* _Task goal_: Find the lines of the material below that include the string "Média", then copy each one.

* _Exercise data_:
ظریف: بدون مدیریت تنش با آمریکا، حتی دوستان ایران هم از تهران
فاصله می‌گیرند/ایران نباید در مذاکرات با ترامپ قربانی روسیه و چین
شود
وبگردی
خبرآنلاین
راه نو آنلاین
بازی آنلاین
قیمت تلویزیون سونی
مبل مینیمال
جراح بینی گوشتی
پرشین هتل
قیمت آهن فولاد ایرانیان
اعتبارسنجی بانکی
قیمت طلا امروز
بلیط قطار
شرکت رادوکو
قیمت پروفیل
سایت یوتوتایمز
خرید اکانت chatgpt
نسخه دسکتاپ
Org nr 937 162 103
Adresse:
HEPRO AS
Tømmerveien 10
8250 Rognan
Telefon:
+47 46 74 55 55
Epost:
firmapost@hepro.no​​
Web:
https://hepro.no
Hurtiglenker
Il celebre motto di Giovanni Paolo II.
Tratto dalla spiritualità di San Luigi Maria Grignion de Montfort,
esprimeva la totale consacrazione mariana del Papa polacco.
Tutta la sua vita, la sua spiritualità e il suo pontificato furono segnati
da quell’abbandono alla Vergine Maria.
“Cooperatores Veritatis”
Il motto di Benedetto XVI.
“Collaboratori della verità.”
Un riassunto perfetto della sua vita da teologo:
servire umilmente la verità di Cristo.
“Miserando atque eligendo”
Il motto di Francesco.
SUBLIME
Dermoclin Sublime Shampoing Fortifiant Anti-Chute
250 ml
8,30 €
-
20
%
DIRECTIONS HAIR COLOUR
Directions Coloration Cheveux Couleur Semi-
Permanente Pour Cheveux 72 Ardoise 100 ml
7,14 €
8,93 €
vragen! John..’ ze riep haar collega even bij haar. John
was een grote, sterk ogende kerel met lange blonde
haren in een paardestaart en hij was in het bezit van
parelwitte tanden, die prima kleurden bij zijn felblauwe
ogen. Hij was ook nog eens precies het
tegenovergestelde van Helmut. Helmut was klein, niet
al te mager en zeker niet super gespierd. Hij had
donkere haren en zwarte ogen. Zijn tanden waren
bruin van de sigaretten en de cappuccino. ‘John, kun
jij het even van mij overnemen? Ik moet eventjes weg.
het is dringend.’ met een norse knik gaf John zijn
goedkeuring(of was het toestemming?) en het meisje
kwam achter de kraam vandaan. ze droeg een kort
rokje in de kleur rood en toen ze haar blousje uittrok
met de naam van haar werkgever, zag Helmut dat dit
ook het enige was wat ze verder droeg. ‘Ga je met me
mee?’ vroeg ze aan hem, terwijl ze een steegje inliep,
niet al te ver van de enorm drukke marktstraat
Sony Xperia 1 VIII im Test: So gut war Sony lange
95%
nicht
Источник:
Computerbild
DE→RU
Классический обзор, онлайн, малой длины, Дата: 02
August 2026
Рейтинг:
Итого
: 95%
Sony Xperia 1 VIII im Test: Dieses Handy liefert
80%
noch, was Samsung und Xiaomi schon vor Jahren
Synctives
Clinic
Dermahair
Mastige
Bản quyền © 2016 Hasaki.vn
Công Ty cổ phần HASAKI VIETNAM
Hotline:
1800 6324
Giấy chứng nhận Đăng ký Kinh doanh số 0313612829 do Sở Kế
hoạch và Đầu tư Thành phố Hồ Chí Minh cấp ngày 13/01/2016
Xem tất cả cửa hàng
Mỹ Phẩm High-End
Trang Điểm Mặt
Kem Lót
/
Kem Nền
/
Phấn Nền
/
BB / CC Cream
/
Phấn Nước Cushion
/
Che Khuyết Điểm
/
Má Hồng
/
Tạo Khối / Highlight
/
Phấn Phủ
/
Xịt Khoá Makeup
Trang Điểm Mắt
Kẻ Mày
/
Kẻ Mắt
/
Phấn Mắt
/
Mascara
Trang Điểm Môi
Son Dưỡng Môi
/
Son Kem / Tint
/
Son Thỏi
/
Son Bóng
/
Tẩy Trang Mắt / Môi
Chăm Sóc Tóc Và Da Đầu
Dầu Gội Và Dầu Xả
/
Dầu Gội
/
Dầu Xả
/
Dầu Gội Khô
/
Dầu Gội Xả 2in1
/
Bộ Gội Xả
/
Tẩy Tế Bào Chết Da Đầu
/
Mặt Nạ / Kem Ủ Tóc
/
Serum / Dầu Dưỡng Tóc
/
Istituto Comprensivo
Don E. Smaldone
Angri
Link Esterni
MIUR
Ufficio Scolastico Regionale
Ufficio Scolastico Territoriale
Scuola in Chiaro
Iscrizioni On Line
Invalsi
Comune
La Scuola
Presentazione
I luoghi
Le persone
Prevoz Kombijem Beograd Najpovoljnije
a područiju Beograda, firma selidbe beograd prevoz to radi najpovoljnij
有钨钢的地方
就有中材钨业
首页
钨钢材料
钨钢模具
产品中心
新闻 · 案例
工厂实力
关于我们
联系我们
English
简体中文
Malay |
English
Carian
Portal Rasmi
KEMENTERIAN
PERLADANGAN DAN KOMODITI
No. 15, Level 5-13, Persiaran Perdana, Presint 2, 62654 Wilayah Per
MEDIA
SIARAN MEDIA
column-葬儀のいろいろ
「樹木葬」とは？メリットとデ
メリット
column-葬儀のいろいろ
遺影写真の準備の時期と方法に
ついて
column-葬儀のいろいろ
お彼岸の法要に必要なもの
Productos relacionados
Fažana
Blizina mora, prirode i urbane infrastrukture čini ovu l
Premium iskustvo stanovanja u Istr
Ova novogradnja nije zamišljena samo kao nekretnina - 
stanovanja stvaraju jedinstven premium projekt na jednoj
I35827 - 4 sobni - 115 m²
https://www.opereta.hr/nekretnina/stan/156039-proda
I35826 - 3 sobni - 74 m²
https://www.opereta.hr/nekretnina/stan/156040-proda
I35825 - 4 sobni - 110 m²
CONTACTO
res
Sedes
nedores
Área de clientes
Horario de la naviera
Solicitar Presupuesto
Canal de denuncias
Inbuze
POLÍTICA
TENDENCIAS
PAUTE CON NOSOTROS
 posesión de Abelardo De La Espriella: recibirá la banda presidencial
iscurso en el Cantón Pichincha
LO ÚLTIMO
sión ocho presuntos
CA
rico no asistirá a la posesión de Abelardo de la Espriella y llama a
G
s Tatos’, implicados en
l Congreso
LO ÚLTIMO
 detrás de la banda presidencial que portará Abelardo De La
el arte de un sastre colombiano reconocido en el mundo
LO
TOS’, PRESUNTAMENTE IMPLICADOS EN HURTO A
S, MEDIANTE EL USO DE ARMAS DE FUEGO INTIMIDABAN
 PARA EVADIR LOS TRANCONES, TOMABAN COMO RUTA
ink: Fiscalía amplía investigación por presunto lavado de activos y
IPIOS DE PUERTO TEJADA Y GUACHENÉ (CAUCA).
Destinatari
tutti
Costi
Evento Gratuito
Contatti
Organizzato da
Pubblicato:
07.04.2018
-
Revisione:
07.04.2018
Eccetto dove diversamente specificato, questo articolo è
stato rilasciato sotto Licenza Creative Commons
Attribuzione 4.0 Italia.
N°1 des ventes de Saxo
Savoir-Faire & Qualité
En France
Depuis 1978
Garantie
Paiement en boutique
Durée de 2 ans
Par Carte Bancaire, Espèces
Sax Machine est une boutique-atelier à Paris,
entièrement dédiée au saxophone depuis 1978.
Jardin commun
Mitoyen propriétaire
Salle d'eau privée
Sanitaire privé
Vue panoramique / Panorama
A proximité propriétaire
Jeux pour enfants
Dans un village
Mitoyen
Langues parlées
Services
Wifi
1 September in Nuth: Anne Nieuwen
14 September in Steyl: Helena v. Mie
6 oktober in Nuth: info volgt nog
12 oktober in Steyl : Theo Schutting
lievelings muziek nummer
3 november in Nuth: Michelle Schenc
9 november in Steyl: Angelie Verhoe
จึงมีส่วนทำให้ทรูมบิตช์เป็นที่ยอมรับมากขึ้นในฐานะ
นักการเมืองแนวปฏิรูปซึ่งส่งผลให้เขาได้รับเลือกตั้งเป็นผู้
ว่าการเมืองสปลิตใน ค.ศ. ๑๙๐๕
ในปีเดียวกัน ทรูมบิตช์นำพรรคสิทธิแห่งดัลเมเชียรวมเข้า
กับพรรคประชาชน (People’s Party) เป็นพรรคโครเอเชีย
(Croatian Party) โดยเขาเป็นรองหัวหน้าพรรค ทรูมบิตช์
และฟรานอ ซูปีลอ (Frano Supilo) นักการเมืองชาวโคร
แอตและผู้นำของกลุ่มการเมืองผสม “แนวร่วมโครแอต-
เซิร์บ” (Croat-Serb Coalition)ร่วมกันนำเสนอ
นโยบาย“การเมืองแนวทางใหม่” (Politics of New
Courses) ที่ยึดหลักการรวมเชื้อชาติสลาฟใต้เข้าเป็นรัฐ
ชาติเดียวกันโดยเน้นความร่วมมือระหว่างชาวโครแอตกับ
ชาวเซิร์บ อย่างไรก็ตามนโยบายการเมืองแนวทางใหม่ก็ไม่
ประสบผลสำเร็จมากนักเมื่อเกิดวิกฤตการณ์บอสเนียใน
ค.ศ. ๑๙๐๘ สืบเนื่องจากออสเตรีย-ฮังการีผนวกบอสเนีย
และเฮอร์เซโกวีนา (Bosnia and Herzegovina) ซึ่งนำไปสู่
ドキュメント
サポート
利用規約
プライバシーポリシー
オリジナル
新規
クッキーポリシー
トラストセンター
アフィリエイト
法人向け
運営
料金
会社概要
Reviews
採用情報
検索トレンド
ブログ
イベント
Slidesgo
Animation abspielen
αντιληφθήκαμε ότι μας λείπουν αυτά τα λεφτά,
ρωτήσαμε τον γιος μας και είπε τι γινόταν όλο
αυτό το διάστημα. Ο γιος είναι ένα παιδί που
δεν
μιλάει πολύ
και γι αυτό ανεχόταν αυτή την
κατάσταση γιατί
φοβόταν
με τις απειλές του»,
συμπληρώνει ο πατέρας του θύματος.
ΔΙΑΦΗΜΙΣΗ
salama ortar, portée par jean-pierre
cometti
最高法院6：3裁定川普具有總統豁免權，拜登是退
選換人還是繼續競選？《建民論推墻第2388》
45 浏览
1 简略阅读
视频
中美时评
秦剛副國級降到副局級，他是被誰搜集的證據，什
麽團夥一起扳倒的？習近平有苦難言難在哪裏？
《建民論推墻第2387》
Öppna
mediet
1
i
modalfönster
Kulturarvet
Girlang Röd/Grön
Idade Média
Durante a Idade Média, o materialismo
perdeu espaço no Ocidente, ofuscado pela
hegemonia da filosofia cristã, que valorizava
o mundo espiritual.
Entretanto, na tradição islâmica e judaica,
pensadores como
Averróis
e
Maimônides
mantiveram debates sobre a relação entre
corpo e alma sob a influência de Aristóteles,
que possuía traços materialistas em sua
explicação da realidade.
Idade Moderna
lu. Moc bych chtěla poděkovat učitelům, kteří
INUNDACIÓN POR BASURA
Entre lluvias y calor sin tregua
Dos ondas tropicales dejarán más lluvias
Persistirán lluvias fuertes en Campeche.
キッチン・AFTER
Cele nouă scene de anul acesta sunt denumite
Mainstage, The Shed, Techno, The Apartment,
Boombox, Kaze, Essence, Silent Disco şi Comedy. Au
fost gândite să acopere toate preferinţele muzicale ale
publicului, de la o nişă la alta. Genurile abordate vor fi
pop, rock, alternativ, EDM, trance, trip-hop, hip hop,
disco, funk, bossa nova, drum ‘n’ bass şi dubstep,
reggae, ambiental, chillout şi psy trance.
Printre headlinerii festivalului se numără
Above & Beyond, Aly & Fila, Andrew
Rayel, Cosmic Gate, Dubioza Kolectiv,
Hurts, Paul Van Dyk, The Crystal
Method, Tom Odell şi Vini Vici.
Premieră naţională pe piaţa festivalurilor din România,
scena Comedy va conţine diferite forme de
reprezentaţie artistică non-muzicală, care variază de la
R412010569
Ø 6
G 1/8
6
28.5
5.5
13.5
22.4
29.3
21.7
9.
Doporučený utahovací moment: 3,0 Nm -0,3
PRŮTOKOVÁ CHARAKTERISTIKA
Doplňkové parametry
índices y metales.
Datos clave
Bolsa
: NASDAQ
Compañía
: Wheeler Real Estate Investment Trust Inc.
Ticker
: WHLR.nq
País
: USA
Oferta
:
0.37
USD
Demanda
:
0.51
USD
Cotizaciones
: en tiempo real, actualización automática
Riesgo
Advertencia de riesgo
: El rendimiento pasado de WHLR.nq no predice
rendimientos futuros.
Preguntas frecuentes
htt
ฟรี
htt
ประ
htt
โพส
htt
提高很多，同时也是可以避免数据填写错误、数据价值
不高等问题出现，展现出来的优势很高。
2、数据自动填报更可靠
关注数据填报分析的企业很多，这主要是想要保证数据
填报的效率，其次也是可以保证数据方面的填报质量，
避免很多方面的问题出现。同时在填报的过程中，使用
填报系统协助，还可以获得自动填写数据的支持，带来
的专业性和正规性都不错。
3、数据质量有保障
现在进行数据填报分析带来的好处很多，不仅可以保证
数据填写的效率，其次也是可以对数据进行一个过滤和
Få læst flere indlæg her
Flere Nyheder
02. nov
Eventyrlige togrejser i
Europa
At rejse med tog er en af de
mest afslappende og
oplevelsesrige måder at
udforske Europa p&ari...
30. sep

* _Result of this task_:
Idade Média
Durante a Idade Média, o materialismo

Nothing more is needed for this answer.